L'assureur des collectivités en appelle à l'Etat, à ses confrères et aux élus

Face au problème des communes qui peinent à s'assurer, le directeur général de la Smacl, un des principaux assureurs sur ce marché, demande la mise en oeuvre rapide de mesures concrètes.

"Il y a des solutions qui existent, elles ont été identifiées, travaillons ensemble pour les mettre en oeuvre", plaide Patrick Blanchard, lors d'un entretien accordé cette semaine à l'AFP.

La Smacl, assureur des collectivités territoriales en France, est notamment spécialisée auprès des villes de taille moyenne à grande.

Cette filiale de la MAIF se partage l'essentiel du marché avec Groupama, plutôt présent sur les communes plus petites.

Les assureurs sont historiquement frileux à couvrir les risques des collectivités locales, dont les sinistres peuvent être très importants en cas d'émeutes ou de catastrophes naturelles, ce dernier risque étant amené à augmenter à l'avenir en raison du dérèglement climatique.

Après avoir participé pendant des années à une guerre des prix mortifère, la Smacl se retrouve prise en tenaille depuis plusieurs mois.

D'un côté, le maintien de ses anciens tarifs la mènerait tout droit à la faillite, tant les coûts des sinistres liés au dérèglement climatique comme aux émeutes urbaines ont explosé.

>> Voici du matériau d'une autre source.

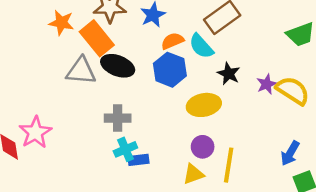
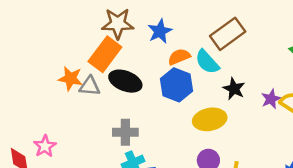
orange star: (61, 23) -> (70, 79), moved
orange rectangle: (97, 38) -> (105, 54), turned 76
gray triangle: (81, 71) -> (90, 86), size x0.7
pink star: (35, 132) -> (45, 146), size x0.7

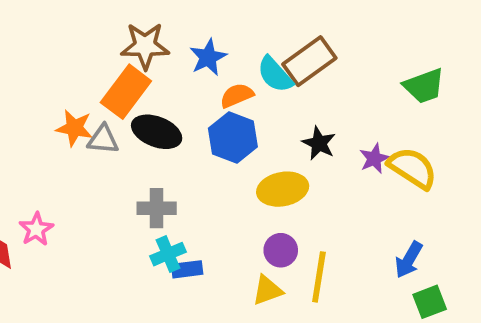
cyan semicircle: (207, 62) -> (275, 74), moved

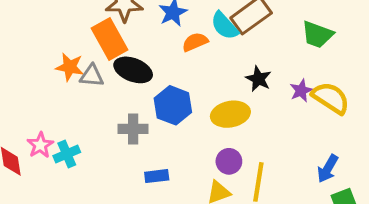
green trapezoid: (424, 86) -> (317, 35), moved, turned 40
orange rectangle: (126, 92) -> (110, 39), turned -66
blue hexagon: (233, 138) -> (173, 105), moved
cyan cross: (168, 254) -> (67, 154), moved

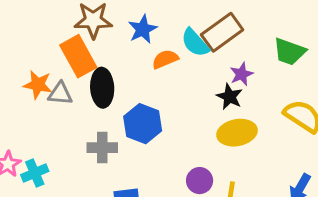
black ellipse: (133, 70) -> (102, 88), turned 66
purple star: (301, 91) -> (242, 74), moved
yellow ellipse: (230, 114) -> (237, 133), moved

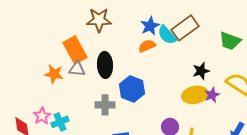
blue star: (143, 29) -> (150, 26), moved
orange rectangle: (78, 56) -> (75, 50), moved
purple star: (242, 74) -> (212, 95), moved
orange star: (38, 85) -> (54, 74), moved
black star: (230, 97) -> (201, 71), moved, turned 30

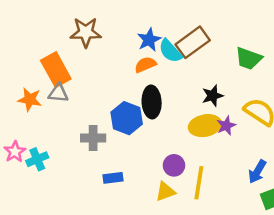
black ellipse: (105, 65) -> (152, 102), moved

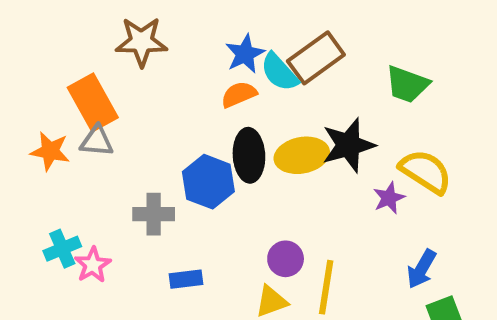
black star: (213, 96) -> (348, 145), size x1.5
yellow ellipse: (205, 126) -> (302, 155), moved
purple star: (226, 126) -> (389, 198), moved
pink star: (15, 152) -> (93, 265), moved

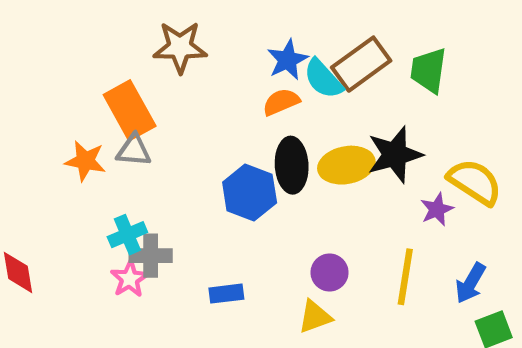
green trapezoid: (407, 84) -> (428, 70), moved, turned 78
gray cross: (154, 214) -> (151, 256), moved
cyan cross: (62, 249) -> (127, 235), moved
yellow line: (326, 287) -> (405, 277), moved

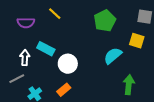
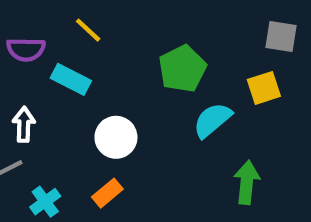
green pentagon: (105, 21) -> (182, 69), moved
yellow square: (137, 41) -> (264, 88), turned -35
cyan rectangle: (46, 49) -> (71, 79), moved

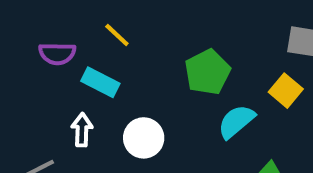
yellow square: (264, 88) -> (286, 91), turned -32
white arrow: (24, 124) -> (82, 130), moved

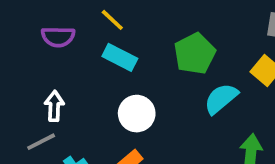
cyan rectangle: (100, 82) -> (120, 57), moved
white arrow: (82, 130) -> (54, 106), moved

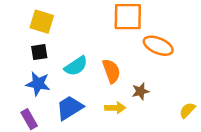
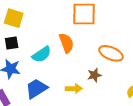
orange ellipse: (158, 46) -> (111, 53), moved
orange semicircle: (111, 71) -> (66, 43), moved

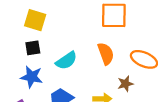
orange semicircle: (66, 43) -> (106, 54), moved

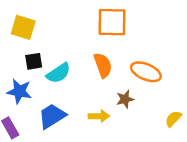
black square: (33, 48) -> (34, 61), moved

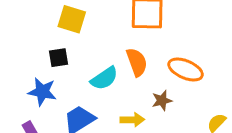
yellow square: (23, 27) -> (72, 19), moved
cyan semicircle: (58, 73) -> (104, 78), moved

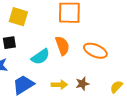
brown star: (162, 101) -> (82, 84), moved

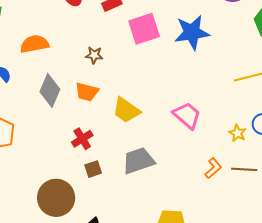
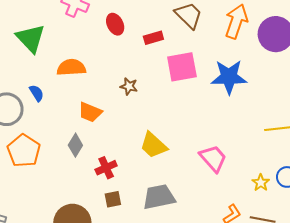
gray diamond: (50, 91) -> (75, 145), moved, size x0.7
orange trapezoid: (87, 92) -> (90, 112), moved

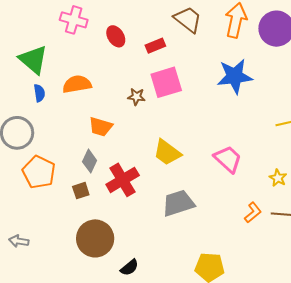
pink square: (182, 67) -> (166, 82), moved
blue semicircle: (37, 93) -> (39, 93), moved, turned 30
red cross: (106, 168) -> (123, 180), size x1.5
brown square: (113, 199) -> (81, 191), moved

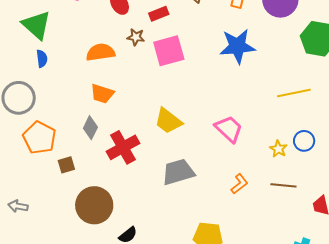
orange semicircle: (77, 84) -> (101, 52), moved
brown star: (136, 97) -> (136, 37), moved
brown square: (81, 191) -> (66, 165), moved
orange L-shape: (253, 213) -> (239, 184), moved

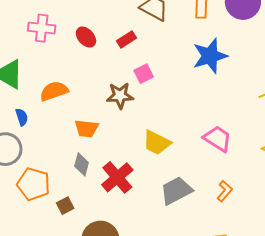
brown star: (136, 37) -> (120, 96), moved, size x1.5
pink square: (169, 51) -> (144, 74), size x0.6
orange semicircle: (101, 52) -> (54, 91), moved
blue semicircle: (42, 59) -> (22, 117), moved
orange L-shape: (239, 184) -> (225, 191), moved

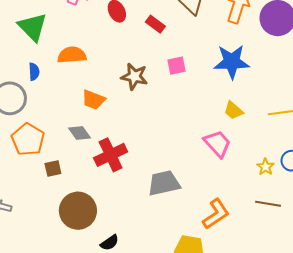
red rectangle: (127, 39) -> (155, 24), turned 54
pink square: (144, 74) -> (176, 66), moved
yellow trapezoid: (157, 143) -> (233, 111), moved, size x0.7
gray diamond: (82, 164) -> (79, 133), turned -65
orange L-shape: (225, 191) -> (216, 214), moved, size x1.5

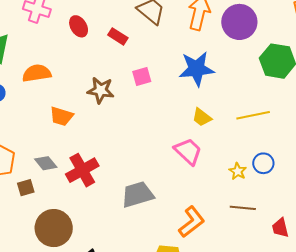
gray diamond: (79, 133) -> (46, 163), moved

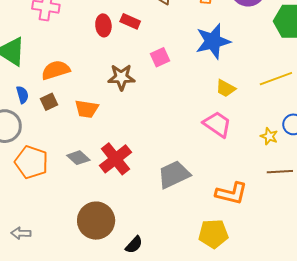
red ellipse: (79, 26) -> (103, 25), moved, turned 35
brown square: (26, 188) -> (49, 102), moved
orange L-shape: (192, 222) -> (231, 193), turned 60

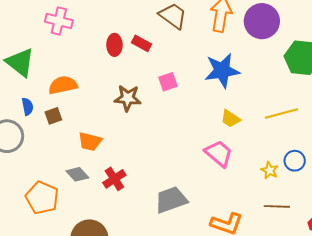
orange trapezoid: (87, 109) -> (90, 141), moved
red cross: (115, 159) -> (114, 179), size x0.7
orange pentagon: (31, 162) -> (42, 198), moved

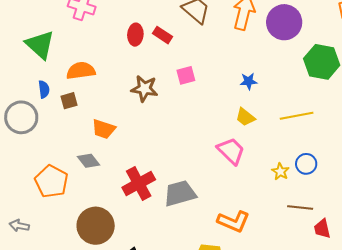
blue star: (222, 71) -> (249, 81), moved, size x0.5
red cross: (114, 179) -> (139, 183), moved, size x1.4
brown line: (277, 206) -> (300, 207), moved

De l'autre, ses assurés aux finances contraintes ne peuvent pas suivre les hausses de primes et de niveaux de franchises, distillées lors des renouvellements de contrats à échéance.

Alors que faire pour les communes en mal d'assureurs? Simplifier les règles encadrant les appels d'offres des communes, développer la prévention, avec des responsables dédiés au sein des collectivités, et s'assurer que chaque assureur prend sa part, répond M. Blanchard.

Ces conclusions se retrouvent également dans les travaux d'Alain Chrétien, vice-président de l'AMF et maire de Vesoul (Horizons), de Jean-Yves Dagès, ancien président de Groupama, et du sénateur LR Jean-François Husson, rendus publics l'an dernier, et plus récemment dans un avis de l'Autorité de la concurrence.

M. Blanchard demande aussi une répartition des coûts à trois niveaux: les assurés prendraient en charge les "petits" sinistres, de grande fréquence mais de petite intensité, dans une limite de 1.000 à 2.000 euros. "Continuer à déclarer ça à l'assureur, ça n'a vraiment pas de sens", selon lui.

Les assureurs "doivent jouer leur rôle" à partir de ce seuil (second niveau) mais être secondés par de la réassurance publique (troisième niveau) "pour les sinistres de très grande intensité", à l'image du régime des catastrophes naturelles.

- Nerf de la guerre -

En attendant, la Smacl a drastiquement augmenté ses prix, au grand désespoir, voire à la grande colère, des maires.

"Nous avons une logique de tarification qui se veut au plus juste", rétorque M. Blanchard, "à une exception près que sont les franchises pour les émeutes".

Cette franchise, qu'il reconnaît lui-même être "démesurée", traduit le fait que "la Smacl a failli disparaître" à la suite des violentes émeutes urbaines de l'été 2023 consécutives à la mort de Nahel, tué par un policier à Nanterre.

"Nous ne souhaitons pas les maintenir" à ce niveau-là, tempère-t-il, c'est une "forme d'alerte".

Cette augmentation en a entraîné une autre, puisque le code des assurances prévoit que la franchise liée aux catastrophes naturelles soit la plus élevée du contrat. Cette dernière s'en est donc retrouvée drastiquement augmentée.

Si Patrick Blanchard assure ne pas résilier sèchement de contrats, il admet ne plus répondre à certains appels d'offre et convient que des avenants proposés et pas acceptés par ses clients conduisent à des résiliations.

A ses yeux, il est probable que se développent des foyers d'inassurabilité: des communes qui, en l'état du marché, ne pourront plus s'assurer.

Sur toute la façade littorale française, "les assureurs vont avoir tendance à sortir", la Smacl en tête, prévient-il.

Les communes exposées à une forte responsabilité civile, par exemple celles qui abritent des digues, sont aussi concernées.

M. Blanchard ne confirme pas cependant le chiffre de 1.500 communes sans assurance, régulièrement avancé.

Ce changement de pied de la Smacl se ressent dans les comptes en 2024: son chiffre d'affaires s'annonce en hausse de 15%, autour de 470 millions d'euros, pour une perte nette divisée par cinq sur un an. Le dirigeant espère redevenir rentable en 2026.

Cette période s'accompagne aussi d'une lente baisse des effectifs, sans plan social mais à la faveur de non remplacements des départs.